Tuberculosis Treatment Options and Outlook
Current treatment regimens use multiple medications in a rotating pattern over 9 to 12 months. The first phase of treatment-the initial phase, which lasts two months-generally involves taking four medications. The second phase of treatment-the continuation phase, which lasts four to seven months-generally incorporates a combination of two medications. The specific drugs depend on numerous clinical factors, including the person’s HIV status and the sensitivities of the causative strain of M. tuberculosis from sputum cultures.
Symptoms in most people improve dramatically within three weeks of starting medication, though clinical changes (X-ray) often do not become apparent for several months. Treatment regimens are complex, and the medications can cause unpleasant side effects, the combination of which tempts people to stop taking the medications. Doing so is hazardous both for the person, who then remains infected with tuberculosis, and in the context of public health because it fosters DRUG resistance.
It is essential to take the medications as directed for the full course of treatment. When compliance is a significant concern, doctors may use a protocol called directly observed treatment (DOT), in which the person comes to a clinic and takes his or her medication under direct observation of a health-care provider. Such treatment cures the tuberculosis. Any damage to the lungs or the kidneys (granulomas) remains, however, and is permanent.

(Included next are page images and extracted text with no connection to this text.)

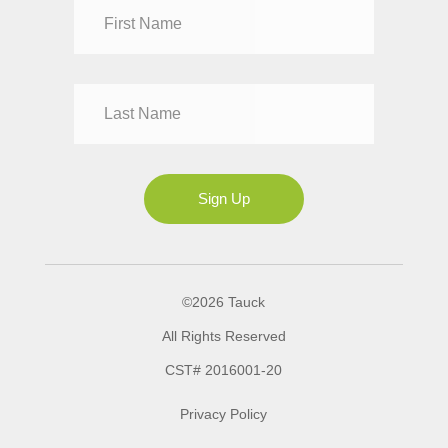
Dr
Mr
Mrs
Ms
Sign Up
©2026 Tauck
All Rights Reserved
CST# 2016001-20
Privacy Policy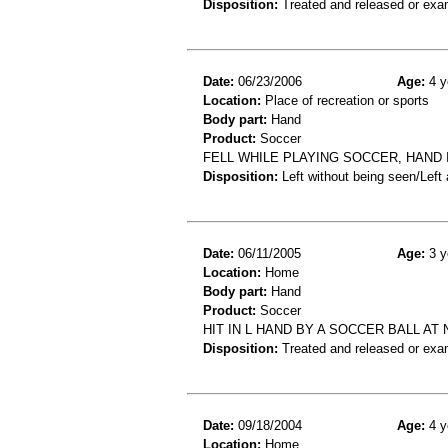
Disposition:
Treated and released or exa
Date:
06/23/2006
Age:
4 y
Location:
Place of recreation or sports
Body part:
Hand
Product:
Soccer
FELL WHILE PLAYING SOCCER, HAND 
Disposition:
Left without being seen/Left
Date:
06/11/2005
Age:
3 y
Location:
Home
Body part:
Hand
Product:
Soccer
HIT IN L HAND BY A SOCCER BALL AT 
Disposition:
Treated and released or exa
Date:
09/18/2004
Age:
4 y
Location:
Home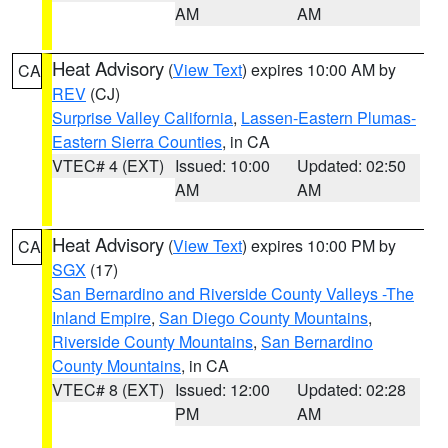
AM
AM
Heat Advisory
(
View Text
) expires 10:00 AM by
CA
REV
(CJ)
Surprise Valley California
,
Lassen-Eastern Plumas-
Eastern Sierra Counties
, in CA
VTEC# 4 (EXT)
Issued: 10:00
Updated: 02:50
AM
AM
Heat Advisory
(
View Text
) expires 10:00 PM by
CA
SGX
(17)
San Bernardino and Riverside County Valleys -The
Inland Empire
,
San Diego County Mountains
,
Riverside County Mountains
,
San Bernardino
County Mountains
, in CA
VTEC# 8 (EXT)
Issued: 12:00
Updated: 02:28
PM
AM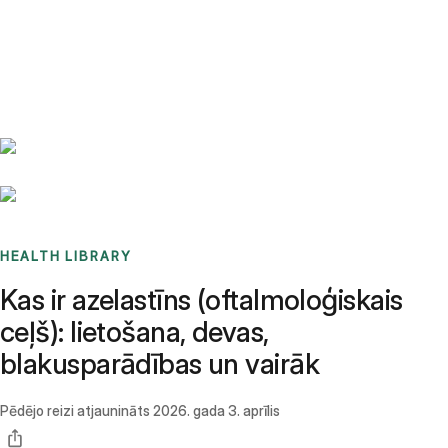
Benchmarks
Stories
FAQ
Sign up / Log in
HEALTH LIBRARY
Kas ir azelastīns (oftalmoloģiskais
ceļš): lietošana, devas,
blakusparādības un vairāk
Pēdējo reizi atjaunināts
2026. gada 3. aprīlis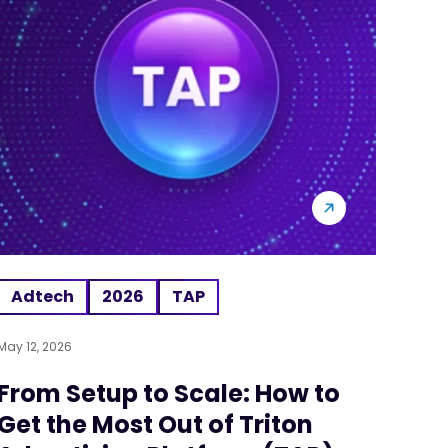
Adtech
2026
TAP
May 12, 2026
From Setup to Scale: How to
Get the Most Out of Triton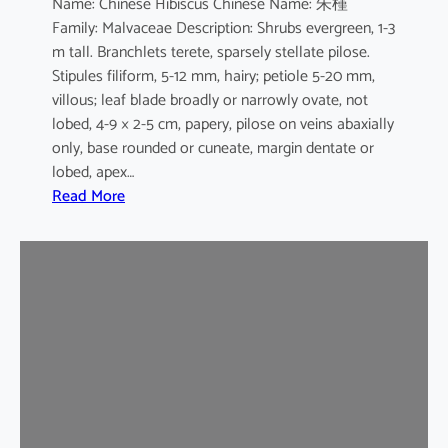
Name: Chinese Hibiscus Chinese Name: 朱槿
L
Family: Malvaceae Description: Shrubs evergreen, 1-3
.
m tall. Branchlets terete, sparsely stellate pilose.
c
Stipules filiform, 5-12 mm, hairy; petiole 5-20 mm,
v
villous; leaf blade broadly or narrowly ovate, not
.
lobed, 4-9 × 2-5 cm, papery, pilose on veins abaxially
F
only, base rounded or cuneate, margin dentate or
l
lobed, apex…
a
:
Read More
v
H
o
i
-
b
p
i
l
s
e
c
n
u
u
s
s
r
o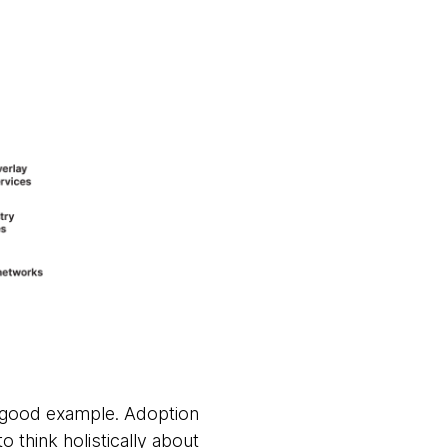
a good example. Adoption
o think holistically about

Medications to Treat Tuberculosis
|MEDICATIONS TO TREAT TUBERCULOSIS|
Risk Factors and Preventive Measures against Tuberculosis
Crowded, unsanitary living conditions present the greatest risk for tuberculosis infection. Active tuberculosis is contagious through contact with sputum (material coughed up from the lungs), which contains M. tuberculosis. Latent tuberculosis is not contagious, though may emerge as active disease and become contagious. Tuberculosis is a common OPPORTUNISTIC INFECTION in people who have HIV/AIDS. Prevention efforts focus on routine testing of people at risk for exposure.
In the United States, such testing takes place through public health programs, school-based programs, institutional programs (such as in the military and in prisons), and employer-based programs. People who have positive skin tuberculin tests should receive further evaluation from a doctor and may require a course of prophylactic treatment with anti-tuberculosis medications.